The Status of Canadian Oil Production
This is a guest post by Roger Blanchard, Assistant Professor of Chemistry, Lake Superior State University, Sault Ste. Marie, MI, and the author of “The Future of Global Oil Production”, McFarland & Company, 2005.
A recent article concerning the upcoming impact of Mexico’s declining oil production, “With Mexico Poised to Deliver World's Greatest Oil Shock Since 1970s, U.S. Seeks Canada's Help” stated the following:
"U.S. industry and government officials have been talking with Canada about a sharp increase in production from the Alberta oil sands region since at least early 2006, according to Canadian press reports. In response, Canadian oil output, nearly all of it from Alberta's oil sands, is forecast to be up 9% this year." (Actually only about half of Canada’s oil production comes from oil sands)
Often, when articles are written about oil supply issues, it appears that the author hadn't actually looked carefully at the data he or she is writing about.
If one actually looks at Canadian oil production data, one could attribute about half of Canada's increase this year, through May(preliminary data), to Atlantic Canada. Through May, Atlantic Canada's production increase was 81,055 b/d (From the Canada-Newfoundland and Labrador Offshore Petroleum Board) while that of Canada's oil production (crude + condensate) was up 165,000 b/d (U.S. DOE/EIA). The U.S. DOE/EIA frequently revises their preliminary numbers so it wouldn’t be surprising if they revise their number for Canada, quite possibly downward.

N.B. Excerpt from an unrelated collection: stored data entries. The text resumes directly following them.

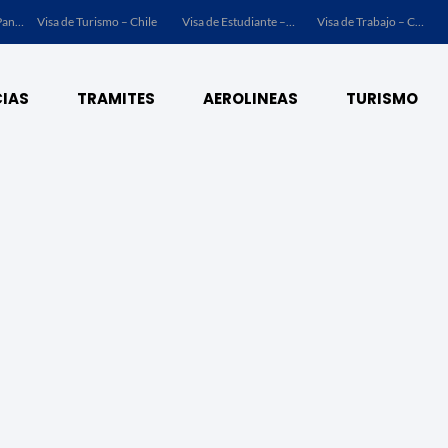
Visa de Turismo – Panamá
Visa de Turismo – Chile
Visa de Estudiante – Chile
Visa de Trabajo – Chile
IAS
TRAMITES
AEROLINEAS
TURISMO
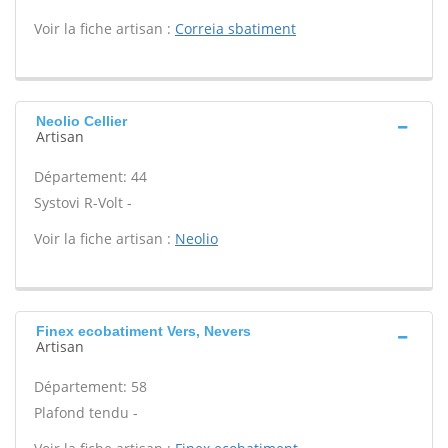
Voir la fiche artisan :
Correia sbatiment
Neolio Cellier
Artisan
Département: 44
Systovi R-Volt -
Voir la fiche artisan :
Neolio
Finex ecobatiment Vers, Nevers
Artisan
Département: 58
Plafond tendu -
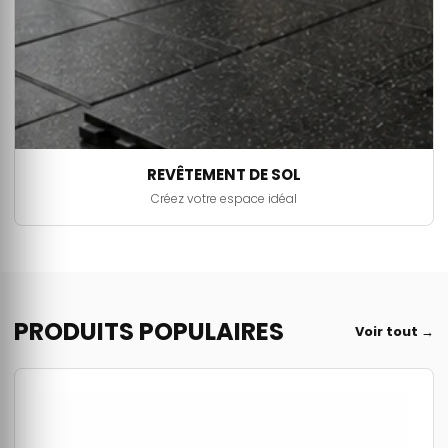
REVÊTEMENT DE SOL
Créez votre espace idéal
PRODUITS POPULAIRES
Voir tout →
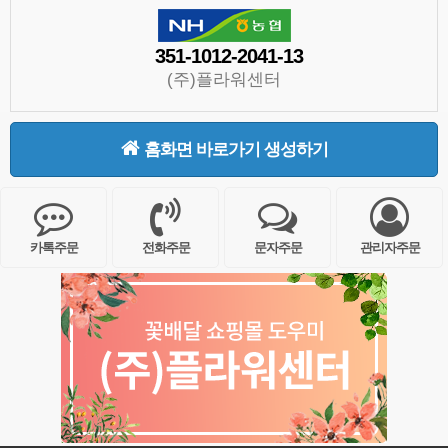
351-1012-2041-13
(주)플라워센터
홈화면 바로가기 생성하기
카톡주문
전화주문
문자주문
관리자주문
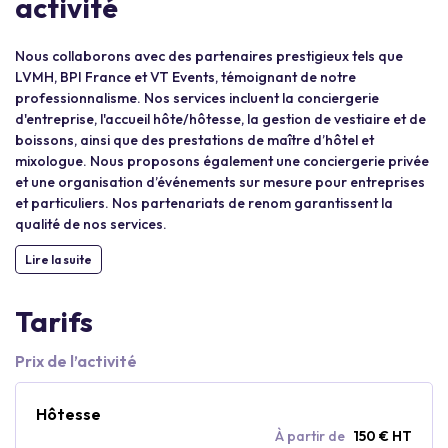
activité
Nous collaborons avec des partenaires prestigieux tels que
LVMH, BPI France et VT Events, témoignant de notre
professionnalisme. Nos services incluent la conciergerie
d'entreprise, l'accueil hôte/hôtesse, la gestion de vestiaire et de
boissons, ainsi que des prestations de maître d’hôtel et
mixologue. Nous proposons également une conciergerie privée
et une organisation d’événements sur mesure pour entreprises
et particuliers. Nos partenariats de renom garantissent la
qualité de nos services.
Lire la suite
Tarifs
Prix de l’activité
Hôtesse
À partir de
150 € HT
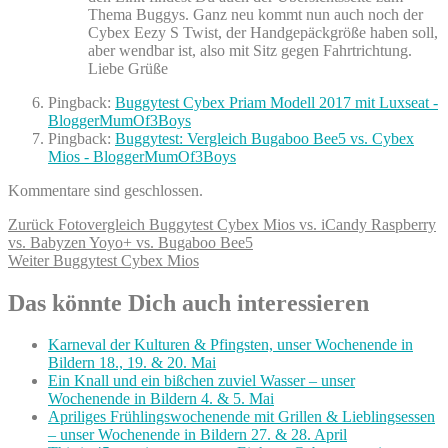
Thema Buggys. Ganz neu kommt nun auch noch der
Cybex Eezy S Twist, der Handgepäckgröße haben soll,
aber wendbar ist, also mit Sitz gegen Fahrtrichtung.
Liebe Grüße
Pingback:
Buggytest Cybex Priam Modell 2017 mit Luxseat -
BloggerMumOf3Boys
Pingback:
Buggytest: Vergleich Bugaboo Bee5 vs. Cybex
Mios - BloggerMumOf3Boys
Kommentare sind geschlossen.
Beitragsnavigation
Vorheriger
Zurück
Fotovergleich Buggytest Cybex Mios vs. iCandy Raspberry
Beitrag:
vs. Babyzen Yoyo+ vs. Bugaboo Bee5
Nächster
Weiter
Buggytest Cybex Mios
Beitrag:
Das könnte Dich auch interessieren
Karneval der Kulturen & Pfingsten, unser Wochenende in
Bildern 18., 19. & 20. Mai
Ein Knall und ein bißchen zuviel Wasser – unser
Wochenende in Bildern 4. & 5. Mai
Apriliges Frühlingswochenende mit Grillen & Lieblingsessen
– unser Wochenende in Bildern 27. & 28. April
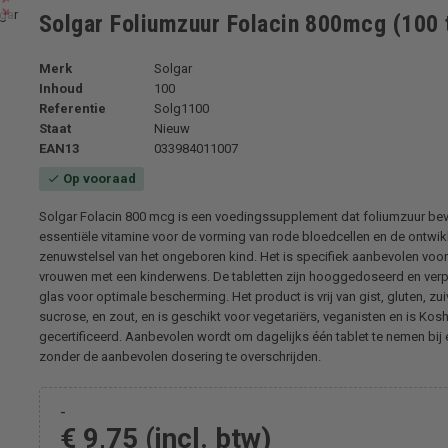
ut_map
Solgar Foliumzuur Folacin 800mcg (100 
Merk
Solgar
Inhoud
100
Referentie
Solg1100
Staat
Nieuw
EAN13
033984011007
Op vooraad
check
Solgar Folacin 800 mcg is een voedingssupplement dat foliumzuur bev
essentiële vitamine voor de vorming van rode bloedcellen en de ontwik
zenuwstelsel van het ongeboren kind. Het is specifiek aanbevolen voo
vrouwen met een kinderwens. De tabletten zijn hooggedoseerd en verp
glas voor optimale bescherming. Het product is vrij van gist, gluten, zuiv
sucrose, en zout, en is geschikt voor vegetariërs, veganisten en is Kos
gecertificeerd. Aanbevolen wordt om dagelijks één tablet te nemen bij 
zonder de aanbevolen dosering te overschrijden.
-
€ 9,75
(incl. btw)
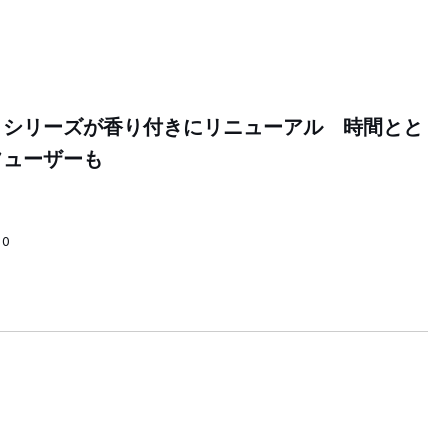
」シリーズが香り付きにリニューアル 時間とと
フューザーも
00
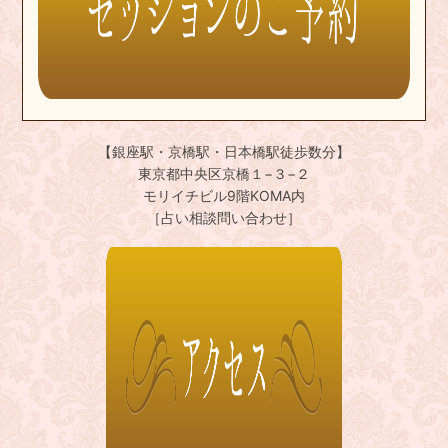
【銀座駅・京橋駅・日本橋駅徒歩数分】
東京都中央区京橋１−３−２
モリイチビル9階KOMA内
［占い相談問い合わせ］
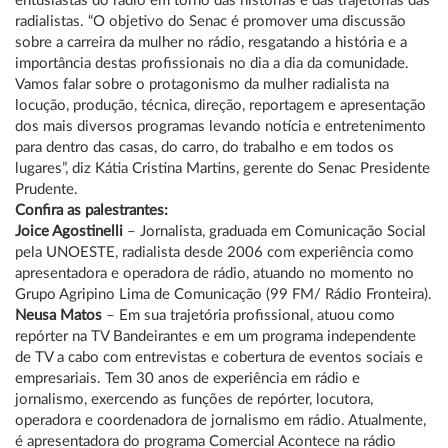
entusiastas do rádio em torno das histórias e das trajetórias das
radialistas. “O objetivo do Senac é promover uma discussão
sobre a carreira da mulher no rádio, resgatando a história e a
importância destas profissionais no dia a dia da comunidade.
Vamos falar sobre o protagonismo da mulher radialista na
locução, produção, técnica, direção, reportagem e apresentação
dos mais diversos programas levando notícia e entretenimento
para dentro das casas, do carro, do trabalho e em todos os
lugares”, diz Kátia Cristina Martins, gerente do Senac Presidente
Prudente.
Confira as palestrantes:
Joice Agostinelli
– Jornalista, graduada em Comunicação Social
pela UNOESTE, radialista desde 2006 com experiência como
apresentadora e operadora de rádio, atuando no momento no
Grupo Agripino Lima de Comunicação (99 FM/ Rádio Fronteira).
Neusa Matos
– Em sua trajetória profissional, atuou como
repórter na TV Bandeirantes e em um programa independente
de TV a cabo com entrevistas e cobertura de eventos sociais e
empresariais. Tem 30 anos de experiência em rádio e
jornalismo, exercendo as funções de repórter, locutora,
operadora e coordenadora de jornalismo em rádio. Atualmente,
é apresentadora do programa Comercial Acontece na rádio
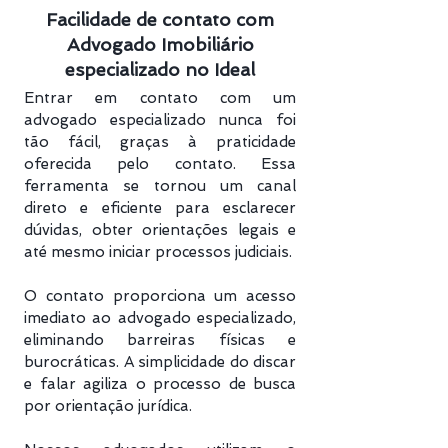
Facilidade de contato com
Advogado Imobiliário
especializado no Ideal
Entrar em contato com um
advogado especializado nunca foi
tão fácil, graças à praticidade
oferecida pelo contato. Essa
ferramenta se tornou um canal
direto e eficiente para esclarecer
dúvidas, obter orientações legais e
até mesmo iniciar processos judiciais.
O contato proporciona um acesso
imediato ao advogado especializado,
eliminando barreiras físicas e
burocráticas. A simplicidade do discar
e falar agiliza o processo de busca
por orientação jurídica.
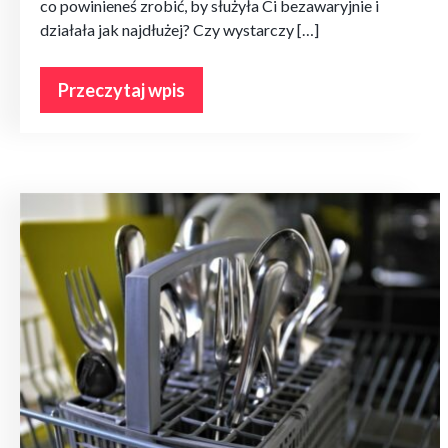
co powinieneś zrobić, by służyła Ci bezawaryjnie i
działała jak najdłużej? Czy wystarczy […]
Przeczytaj wpis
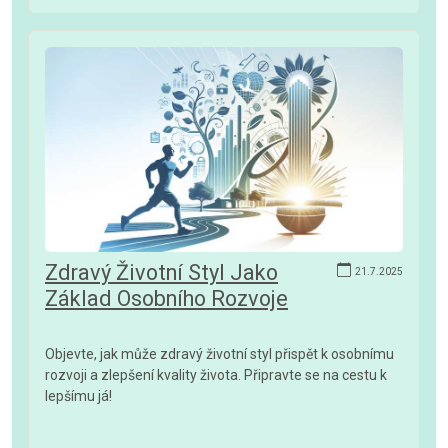
Zdravý Životní Styl Jako
21.7.2025
Základ Osobního Rozvoje
Objevte, jak může zdravý životní styl přispět k osobnímu
rozvoji a zlepšení kvality života. Připravte se na cestu k
lepšímu já!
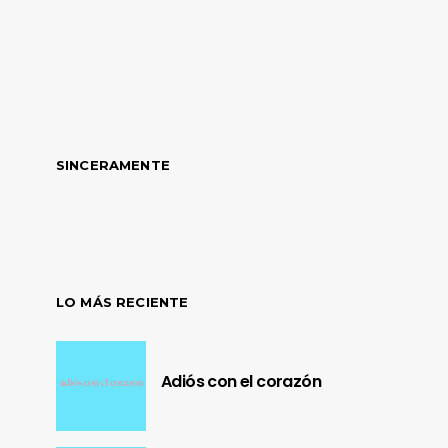
SINCERAMENTE
LO MÁS RECIENTE
Adiós con el corazón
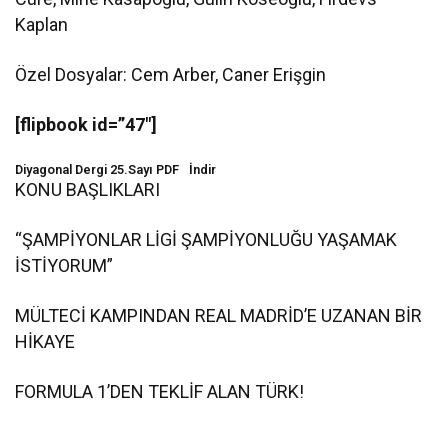
Kaplan
Özel Dosyalar: Cem Arber, Caner Erişgin
[flipbook id=”47″]
Diyagonal Dergi 25.Sayı PDF
İndir
KONU BAŞLIKLARI
“ŞAMPİYONLAR LİGİ ŞAMPİYONLUĞU YAŞAMAK
İSTİYORUM”
MÜLTECİ KAMPINDAN REAL MADRİD’E UZANAN BİR
HİKAYE
FORMULA 1’DEN TEKLİF ALAN TÜRK!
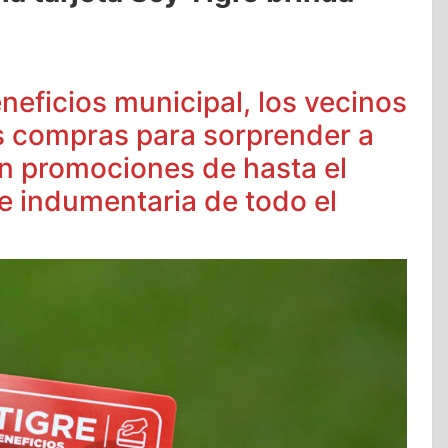
eneficios municipal, los vecinos
s compras para sorprender a
on promociones de hasta el
e indumentaria de todo el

The increase in Atlantic Canada’s oil production this year has been due to a significant increase in White Rose field production (~60,000 b/d through May) and an increase due to the Terra Nova field being out of commission for much of last year with production turning down starting in April and a complete shutdown during June-October.
In the case of Atlantic Canada, I would be shocked if oil production didn't peak this year. The White Rose field is producing at a much higher rate than the projected peak. Hibernia's production has dropped steadily from ~204,000 b/d in 2004 to ~133,000 b/d this year (through May). Because Terra Nova was out of commission for much of last year, the field is producing at a much higher rate than it would have if it hadn't been down last year. I'm expecting Terra Nova and White Rose fields to experience production declines next year while Hibernia continues
What that means for Canadian oil production is that any increase in oil sands production in coming years will be partially or completely negated by declining Atlantic Canada production, as well as declining conventional production in most of the rest of Canada. It will be harder to repeat the production increase of this year in the years ahead.